A child who died of a notifiable, vaccine-preventable disease, complicated by bacterial pneumonia
January 4, 2021
A 3-year-old female died at home with fever, cough, trouble breathing, night sweats, convulsions, itch and a skin rash. Her death followed that of a younger sibling, and both children were not up to date on vaccinations.
Five days prior to death, she developed a fever, followed by three days of chest pain, a cough and rash, and one day of loose stool and convulsions. This led the family to seek care from a local a community referral center where she was evaluated and discharged with prescriptions for an antibiotic, amoxicillin and other medications to help manage her symptoms. The following morning, her parents also sought and administered a traditional therapy. The child passed away the next evening at home.
Uncovering the Cause
CHAMPS technicians noted disseminated black spots on the skin during the Minimally Invasive Tissue Sampling (MITS) procedure. Molecular diagnostic tests detected measles virus in blood, cerebrospinal fluid (CSF), lung, and nasopharyngeal samples.
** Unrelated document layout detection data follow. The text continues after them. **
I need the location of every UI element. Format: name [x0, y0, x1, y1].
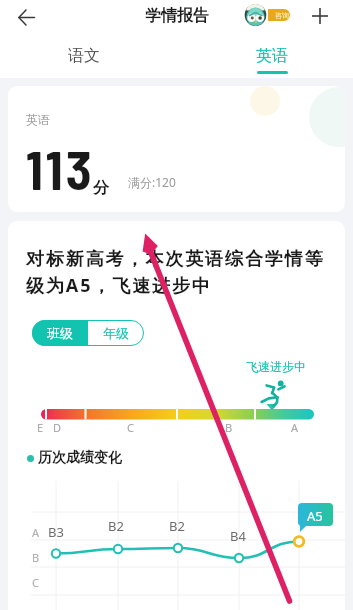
staticText: 对标新高考，本次英语综合学情等级为A5，飞速进步中	[26, 248, 328, 297]
staticText: B	[225, 420, 233, 435]
staticText: C	[32, 575, 39, 590]
staticText: 语文	[68, 46, 100, 66]
button[interactable]: 语文	[44, 33, 124, 78]
button[interactable]: 年级	[88, 320, 144, 346]
staticText: D	[53, 420, 62, 435]
staticText: 飞速进步中	[246, 359, 306, 374]
staticText: B2	[169, 517, 185, 535]
button[interactable]: Add	[306, 2, 334, 30]
staticText: C	[127, 420, 134, 435]
staticText: 113	[26, 137, 95, 201]
button[interactable]: Consult assistant	[244, 4, 292, 26]
staticText: 咨询	[275, 11, 289, 20]
staticText: A	[32, 525, 40, 540]
staticText: B4	[230, 527, 246, 545]
button[interactable]: 英语	[232, 33, 312, 78]
staticText: 满分:120	[128, 174, 176, 190]
staticText: B	[32, 550, 40, 565]
staticText: A5	[307, 507, 323, 525]
button[interactable]: 班级	[32, 320, 88, 346]
staticText: A	[291, 420, 299, 435]
button[interactable]: Back	[10, 1, 42, 33]
staticText: 历次成绩变化	[38, 449, 122, 467]
staticText: B3	[48, 523, 64, 541]
staticText: 分	[93, 178, 109, 198]
button[interactable]: 历次成绩变化	[27, 447, 147, 469]
staticText: 英语	[26, 112, 50, 127]
staticText: 班级	[47, 325, 73, 341]
staticText: E	[37, 420, 44, 435]
staticText: 年级	[103, 325, 129, 341]
staticText: B2	[108, 517, 124, 535]
staticText: 学情报告	[145, 6, 209, 26]
staticText: 英语	[256, 46, 288, 66]
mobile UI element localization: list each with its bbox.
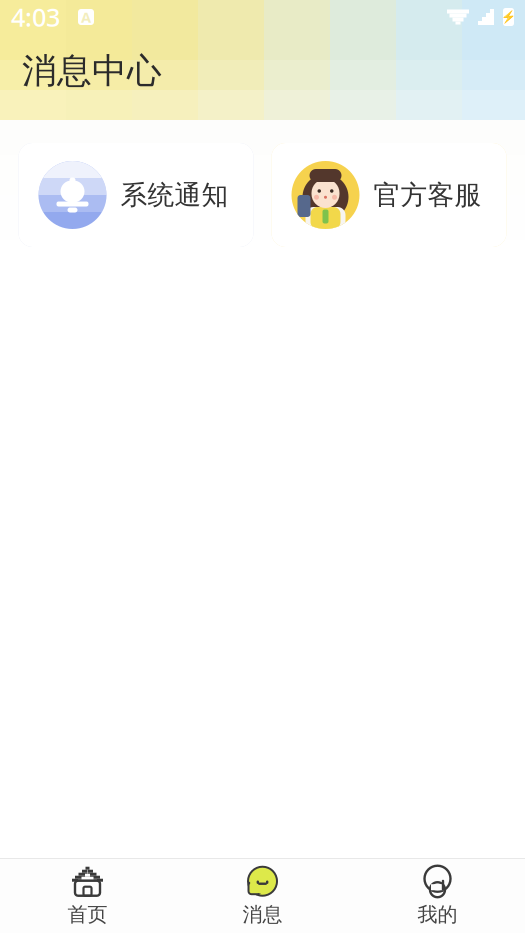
- staticText: 系统通知: [120, 179, 228, 211]
- staticText: 4:03: [11, 0, 60, 34]
- staticText: 消息中心: [22, 50, 162, 92]
- staticText: 我的: [418, 902, 458, 927]
- staticText: ⚡: [501, 10, 516, 24]
- staticText: 首页: [68, 902, 108, 927]
- button[interactable]: 消息: [175, 859, 350, 933]
- staticText: A: [81, 7, 91, 27]
- staticText: 官方客服: [374, 179, 482, 211]
- button[interactable]: 官方客服: [272, 143, 506, 247]
- button[interactable]: 首页: [0, 859, 175, 933]
- button[interactable]: 系统通知: [18, 143, 254, 247]
- button[interactable]: 我的: [350, 859, 525, 933]
- staticText: 消息: [242, 902, 282, 927]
Pathologists found bronchopneumonia from samples of the lungs, with immunohistochemical (IHC) evidence of Streptococcus spp. and Haemophilus influenzae.
The determination of cause of death (DeCoDe) panel confirmed that this child’s cause of death was underlying measles, complicated by bacterial pneumonia.
Education around the national child immunization program and the importance of vaccination for preventing disease was provided to the family. The father and mother were appreciative of available vaccination and prevention initiatives stating:
“I always [think health is important], especially the work you are doing to know causes of death of children. I will be an advisor for others. You have to expand this study to others places…”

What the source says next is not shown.